**Exercise prompt**
Copy each record below faithfully, leaving out images.
■ ■ ■ ■
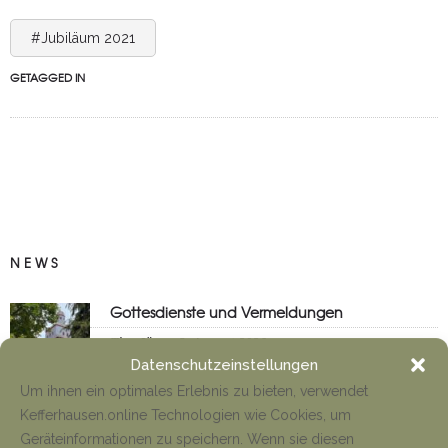
#Jubiläum 2021
GETAGGED IN
NEWS
Gottesdienste und Vermeldungen
Tino Jäger
8. August 2026
Datenschutzeinstellungen
Um ihnen ein optimales Erlebnis zu bieten, verwendet
Kefferhausen.online Technologien wie Cookies, um
Anfahrt Cyriakuswallfahrt
Geräteinformationen zu speichern. Wenn sie diesen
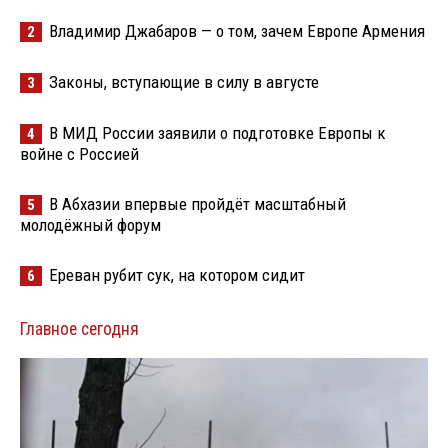
Владимир Джабаров — о том, зачем Европе Армения
2
Законы, вступающие в силу в августе
3
В МИД России заявили о подготовке Европы к
4
войне с Россией
В Абхазии впервые пройдёт масштабный
5
молодёжный форум
Ереван рубит сук, на котором сидит
6
Главное сегодня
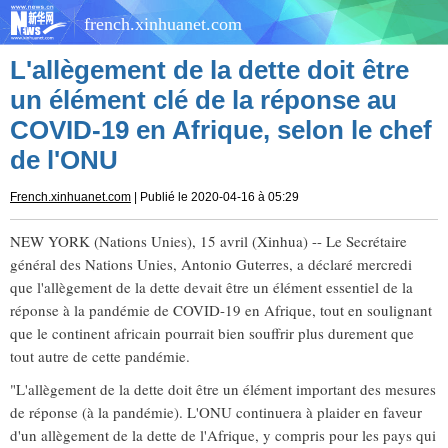
french.xinhuanet.com
L'allègement de la dette doit être
un élément clé de la réponse au
COVID-19 en Afrique, selon le chef
de l'ONU
French.xinhuanet.com
| Publié le 2020-04-16 à 05:29
NEW YORK (Nations Unies), 15 avril (Xinhua) -- Le Secrétaire
général des Nations Unies, Antonio Guterres, a déclaré mercredi
que l'allègement de la dette devait être un élément essentiel de la
réponse à la pandémie de COVID-19 en Afrique, tout en soulignant
que le continent africain pourrait bien souffrir plus durement que
tout autre de cette pandémie.
"L'allègement de la dette doit être un élément important des mesures
de réponse (à la pandémie). L'ONU continuera à plaider en faveur
d'un allègement de la dette de l'Afrique, y compris pour les pays qui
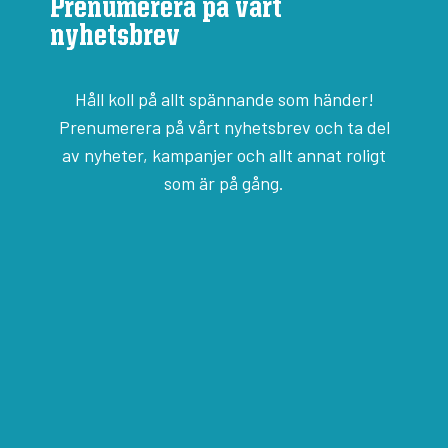
Prenumerera på vårt
nyhetsbrev
Håll koll på allt spännande som händer!
Prenumerera på vårt nyhetsbrev och ta del
av nyheter, kampanjer och allt annat roligt
som är på gång.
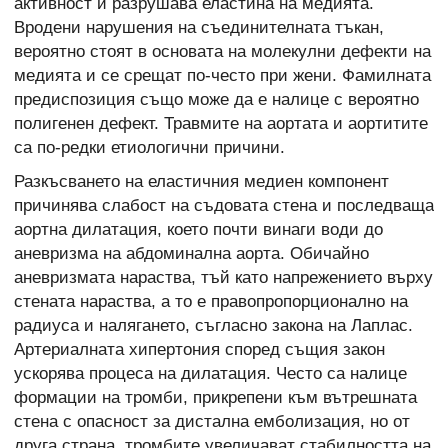
активност и разрушава еластина на медията.
Вродени нарушения на съединителната тъкан,
вероятно стоят в основата на молекулни дефекти на
медията и се срещат по-често при жени. Фамилната
предиспозиция също може да е налице с вероятно
полигенен дефект. Травмите на аортата и аортитите
са по-редки етиологични причини.
Разкъсването на еластичния медиен компонент
причинява слабост на съдовата стена и последваща
аортна дилатация, което почти винаги води до
аневризма на абдоминална аорта. Обичайно
аневризмата нараства, тъй като напрежението върху
стената нараства, а то е правопропорционално на
радиуса и налягането, съгласно закона на Лаплас.
Артериалната хипертония според същия закон
ускорява процеса на дилатация. Често са налице
формации на тромби, прикрепени към вътрешната
стена с опасност за дистална емболизация, но от
друга страна, тромбите увеличават стабилността на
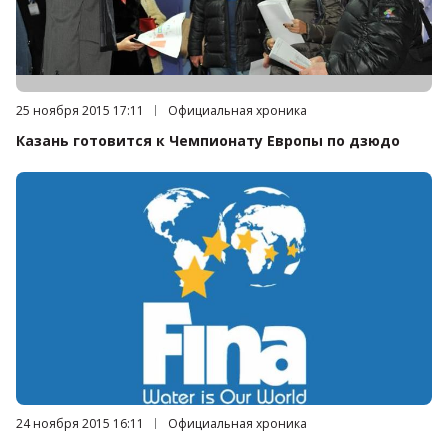
Дата публикации:
25 ноября 2015 17:11
Категория:
Официальная хроника
Казань готовится к Чемпионату Европы по дзюдо
Дата публикации:
24 ноября 2015 16:11
Категория:
Официальная хроника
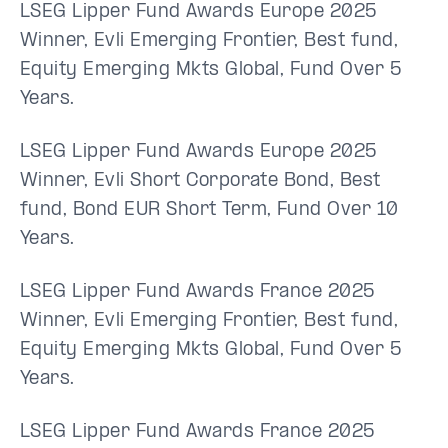
LSEG Lipper Fund Awards Europe 2025
Winner, Evli Emerging Frontier, Best fund,
Equity Emerging Mkts Global, Fund Over 5
Years.
LSEG Lipper Fund Awards Europe 2025
Winner, Evli Short Corporate Bond, Best
fund, Bond EUR Short Term, Fund Over 10
Years.
LSEG Lipper Fund Awards France 2025
Winner, Evli Emerging Frontier, Best fund,
Equity Emerging Mkts Global, Fund Over 5
Years.
LSEG Lipper Fund Awards France 2025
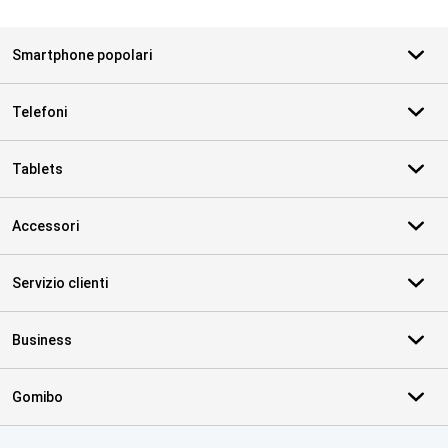
Smartphone popolari
Telefoni
Tablets
Accessori
Servizio clienti
Business
Gomibo
Certificati, metodi di pagamento, partner del servizio di consegna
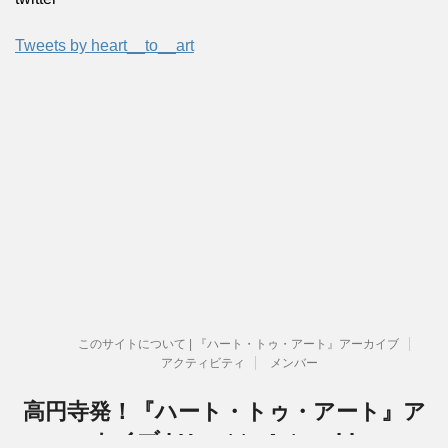
Tweets by heart__to__art
このサイトについて | 『ハート・トゥ・アート』アーカイブ
アクティビティ
メンバー
高円寺発！『ハート・トゥ・アート』ア
ーカイブ | Heart to Art archive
■ ■ ■ ■
**Reply**
#Jubiläum 2021
GETAGGED IN
NEWS
Gottesdienste und Vermeldungen
Tino Jäger
8. August 2026
Datenschutzeinstellungen
Um ihnen ein optimales Erlebnis zu bieten, verwendet
Kefferhausen.online Technologien wie Cookies, um
Anfahrt Cyriakuswallfahrt
Geräteinformationen zu speichern. Wenn sie diesen
Владимир Джабаров — о том, зачем Европе Армения
2
Законы, вступающие в силу в августе
3
В МИД России заявили о подготовке Европы к
4
войне с Россией
В Абхазии впервые пройдёт масштабный
5
молодёжный форум
Ереван рубит сук, на котором сидит
6
Главное сегодня
french.xinhuanet.com
L'allègement de la dette doit être
un élément clé de la réponse au
COVID-19 en Afrique, selon le chef
de l'ONU
French.xinhuanet.com
| Publié le 2020-04-16 à 05:29
NEW YORK (Nations Unies), 15 avril (Xinhua) -- Le Secrétaire
général des Nations Unies, Antonio Guterres, a déclaré mercredi
que l'allègement de la dette devait être un élément essentiel de la
réponse à la pandémie de COVID-19 en Afrique, tout en soulignant
que le continent africain pourrait bien souffrir plus durement que
tout autre de cette pandémie.
"L'allègement de la dette doit être un élément important des mesures
de réponse (à la pandémie). L'ONU continuera à plaider en faveur
d'un allègement de la dette de l'Afrique, y compris pour les pays qui
Prenumerera på vårt
nyhetsbrev
Håll koll på allt spännande som händer!
Prenumerera på vårt nyhetsbrev och ta del
av nyheter, kampanjer och allt annat roligt
som är på gång.
активност и разрушава еластина на медията.
Вродени нарушения на съединителната тъкан,
вероятно стоят в основата на молекулни дефекти на
медията и се срещат по-често при жени. Фамилната
предиспозиция също може да е налице с вероятно
полигенен дефект. Травмите на аортата и аортитите
са по-редки етиологични причини.
Разкъсването на еластичния медиен компонент
причинява слабост на съдовата стена и последваща
аортна дилатация, което почти винаги води до
аневризма на абдоминална аорта. Обичайно
аневризмата нараства, тъй като напрежението върху
стената нараства, а то е правопропорционално на
радиуса и налягането, съгласно закона на Лаплас.
Артериалната хипертония според същия закон
ускорява процеса на дилатация. Често са налице
формации на тромби, прикрепени към вътрешната
стена с опасност за дистална емболизация, но от
друга страна, тромбите увеличават стабилността на
Дата публикации:
25 ноября 2015 17:11
Категория:
Официальная хроника
Казань готовится к Чемпионату Европы по дзюдо
Дата публикации:
24 ноября 2015 16:11
Категория:
Официальная хроника
LSEG Lipper Fund Awards Europe 2025
Winner, Evli Emerging Frontier, Best fund,
Equity Emerging Mkts Global, Fund Over 5
Years.
LSEG Lipper Fund Awards Europe 2025
Winner, Evli Short Corporate Bond, Best
fund, Bond EUR Short Term, Fund Over 10
Years.
LSEG Lipper Fund Awards France 2025
Winner, Evli Emerging Frontier, Best fund,
Equity Emerging Mkts Global, Fund Over 5
Years.
LSEG Lipper Fund Awards France 2025
Smartphone popolari
Telefoni
Tablets
Accessori
Servizio clienti
Business
Gomibo
Certificati, metodi di pagamento, partner del servizio di consegna
Tweets by heart__to__art
このサイトについて | 『ハート・トゥ・アート』アーカイブ
アクティビティ
メンバー
高円寺発！『ハート・トゥ・アート』ア
ーカイブ | Heart to Art archive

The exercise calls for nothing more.